• [Problem to solve]: The answer should contain only the lines running from the line with "Gospodarczy Krajowego Rejestru Sądowego pod" to the end of the material, reproduced verbatim.

---*---

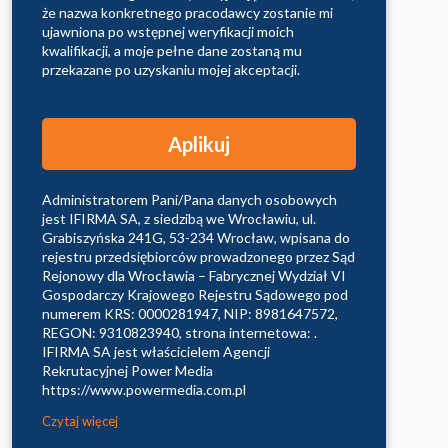
że nazwa konkretnego pracodawcy zostanie mi
ujawniona po wstępnej weryfikacji moich
kwalifikacji, a moje pełne dane zostaną mu
przekazane po uzyskaniu mojej akceptacji.
Administratorem Pani/Pana danych osobowych
jest IFIRMA SA, z siedzibą we Wrocławiu, ul.
Grabiszyńska 241G, 53-234 Wrocław, wpisana do
rejestru przedsiębiorców prowadzonego przez Sąd
Rejonowy dla Wrocławia – Fabrycznej Wydział VI
Gospodarczy Krajowego Rejestru Sądowego pod
numerem KRS: 0000281947, NIP: 8981647572,
REGON: 9310823940, strona internetowa: .
IFIRMA SA jest właścicielem Agencji
Rekrutacyjnej Power Media
https://www.powermedia.com.pl
Czytaj więcej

---*---

• [Reply]:
Gospodarczy Krajowego Rejestru Sądowego pod
numerem KRS: 0000281947, NIP: 8981647572,
REGON: 9310823940, strona internetowa: .
IFIRMA SA jest właścicielem Agencji
Rekrutacyjnej Power Media
https://www.powermedia.com.pl
Czytaj więcej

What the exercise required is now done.